What were the hospitals like?
Civil War field hospitals were horrible places. They were typically set up in barns or homes nearby the battlefield. They quickly became dirty places full of disease and suffering. Sometimes there wasn't enough room for all the wounded and they were just lined up on the ground outside.
Were the doctors trained?
Many of the doctors serving during the Civil War had very little training and the training they did receive wasn't very good. Doctors were unaware of how diseases spread. They didn't wash their hands or clean their medical instruments between surgeries.
The biggest concern for the wounded was infection. Due to the poor sanitary conditions of the hospitals and the doctors, many wounds became horribly infected.

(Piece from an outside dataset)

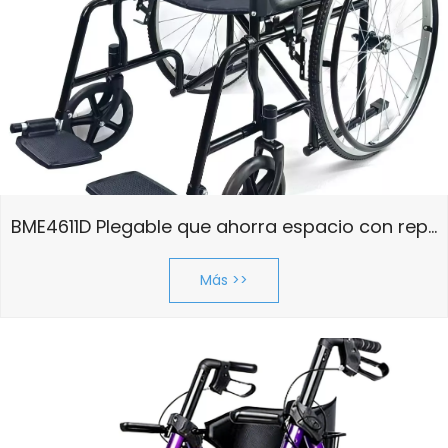
BME4611D Plegable que ahorra espacio con reposapiés desmontable y logotipo personalizado para mayoristas globales
Más >>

There were no antibiotics like Penicillin at the time, either. Many soldiers became sick and died from infections.
Because there weren't any antibiotics to help cure infections, the only real treatment for wounds was amputation. The wounded arm, leg, or finger would just be cut off. This was the main type of surgery that doctors performed. They became very proficient at amputation.
Was there anesthetic during surgery?
Fortunately, there were some forms of anesthesia at the time. Doctors generally used drugs such as chloroform or ether to sedate patients before amputation.
Women as Nurses
Thousands of women on both sides of the war volunteered to work as nurses in the hospitals. They assisted the doctors, dressed wounds, and helped to feed the wounded.
Of the 620,000 soldiers who died during the Civil War, around 400,000 of them died from disease and not from fighting. They died from a variety of diseases including dysentery, typhoid, malaria, and tuberculosis.
Weapons Over Medicine
The era of the Civil War was a time when weapons were far more advanced than medicine. While medicine had not advanced much since the middle ages, weapons had become very proficient at killing and causing horrible wounds. Medicine would advance significantly over the next several years, but it was too late for those wounded during the Civil War.
Interesting Facts about Civil War Medicine
Because they were so good at performing amputations, doctors were nicknamed "sawbones".
Around 75% of amputee soldiers survived the operation.
The only woman to work as a doctor during the war was Mary Walker. She became the first woman to earn the Congressional Medal of Honor.
In 1886, twenty years after the Civil War, the U.S. Army established the Hospital Corps.